His death was announced Thursday in an Instagram post signed by his wife, Jasmine, who said that Doom had “transitioned” on Oct. 31. A spokesman for Rhymesayers, a record label for which Doom recorded, confirmed his death. No cause was given.


Known for close collaborations with producers such as Madlib and Danger Mouse — and for his use of a variety of alter egos including King Geedorah and Viktor Vaughn — Doom, born Daniel Dumile, cut a proudly idiosyncratic path through rap music in the 1990s and 2000s, burrowing deep into a self-made comic book-style mythology even as hip-hop reached increasingly commercial heights in the pop mainstream.

His music was dense but funky, gloomy yet streaked with an off-kilter sense of humor, and his records — full of songs about food and cartoons and time travel and race — helped clear a path for younger hip-hop eccentrics like Playboi Carti and Tyler, the Creator, two of the many admirers who lamented Doom’s death Thursday on social media.

“My soul is crushed,” Flying Lotus tweeted, before adding that 2004’s “Madvillainy” album was “all u ever needed in hip hop.” On Instagram, El-P of Run the Jewels thanked Doom “for keeping it weird and raw always.”

Born in London and raised on Long Island, Doom — then performing under the name Zev Love X — broke out in 1989 with a memorable appearance in “The Gas Face,” a loopy hit by 3rd Bass that had a music video featuring cameos by Gilbert Gottfried and Public Enemy’s Flavor Flav.

The positive attention led to a major-label deal for KMD, a duo Doom shared with his younger brother, Dingilizwe, known as DJ Subroc; they released their debut, “Mr. Hood,” in 1991, thinking of themselves as “straight-up teachers,” as Doom told Spin magazine in 2004.

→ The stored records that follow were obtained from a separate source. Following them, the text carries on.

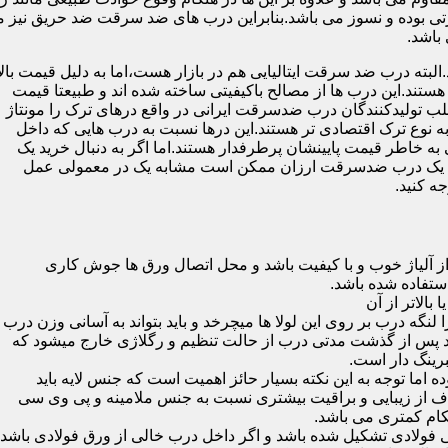
 بوده و نسوز می باشد.بنابراین درب های ضد سرقت ضد حریق نیز می
باشد.
لبته درب ضد سرقت ایتالیایی هم در بازار هست،اما به دلیل قیمت بال
تند.این درب ها از مصالح باکیفیتی ساخته شده اند و طبیعتا قیمت
اغلب تولیدکنندگان درب ضدسرقت ایرانی در واقع درهای ترک را مونتاژ
به نوع ترک اقتصادی تر هستند.این درها نسبت به درب هایی که داخل
خاطر قیمت پایینشان پرطرفدار هستند.اما اگر به دنبال خرید یک
 که یک درب ضدسرقت ارزان ممکن است مشابه یک در معمولی عمل
ه کنید.
ز آلیاژ خوب و با کیفیت باشد و محل اتصال ورق ها جوش کاری
 لنگه درب بر روی این لولا ها میچرخد و باید بتواند به آسانی وزن درب
باشد پس از گذشت مدتی درب از حالت تنظیم و رگلاژی خارج میشود که
ما توجه به این نکته بسیار حائز اهمیت است که جنس لایه باید
ف از زیبایی و براقیت بیشتری نسبت به جنس ملامینه و پی وی سی
کام کمتری می باشد.
ی فولادی تشکیل شده باشد و اگر داخل درب خالی از ورق فولادی باشد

“My mother raised us with Islam,” he said. “And then my father … always taught us about our people, about Marcus Garvey and the Honorable Elijah Muhammad. But when I started junior high school, I realized motherf— didn’t know about these people! So I was like, ‘Let’s spread the word’.”

In 1993, as the brothers worked on a follow-up, Subroc was killed in a car accident; Doom finished the album, called “Black Bastards,” but KMD’s label, Elektra, declined to put it out, reportedly because its cover art depicted a Sambo character hanging from a noose. (The highly bootlegged “Black Bastards” finally got an official release in 2001.)

Doom receded from public view after his brother’s death — he had a son but also spent time “damn near on the verge of being homeless,” as he told Spin — then reemerged in the late ’90s in the masked guise he would inhabit for the rest of his career.

Of his decision to hide his face, he said in a 2009 interview with Ta-Nehisi Coates in the New Yorker, “I wanted to get onstage and orate, without people thinking about the normal things people think about. Like girls being like, ‘Oh, he’s sexy,’ or ‘I don’t want him, he’s ugly,’ and then other dudes sizing you up. A visual always brings a first impression. But if there’s going to be a first impression I might as well use it to control the story.”


His debut as MF Doom, “Operation: Doomsday,” came out in 1999 with a cover image that evoked the Marvel character Doctor Doom; the rapping was tricky and allusive — and all the stranger for being accompanied by beats (produced by Doom himself) that pulled from pillowy ’80s R&B.

Doom worked steadily over the next decade, teaming with Madlib for “Madvillainy,” which finished at No. 11 on the Village Voice’s annual Pazz & Jop critics poll, and with Danger Mouse for 2005’s “The Mouse and the Mask,” which grew out of a collaboration with the Cartoon Network’s oddball Adult Swim programming block. His most recent solo album, “Born Like This,” was released in 2009.

In concert, Doom was known to send masked imposters onstage in his place, a tactic he said reflected his role as the “writer” and “director” of the MF Doom project. “I might send a white dude next,” he told the New Yorker. “Whoever plays the character plays the character.”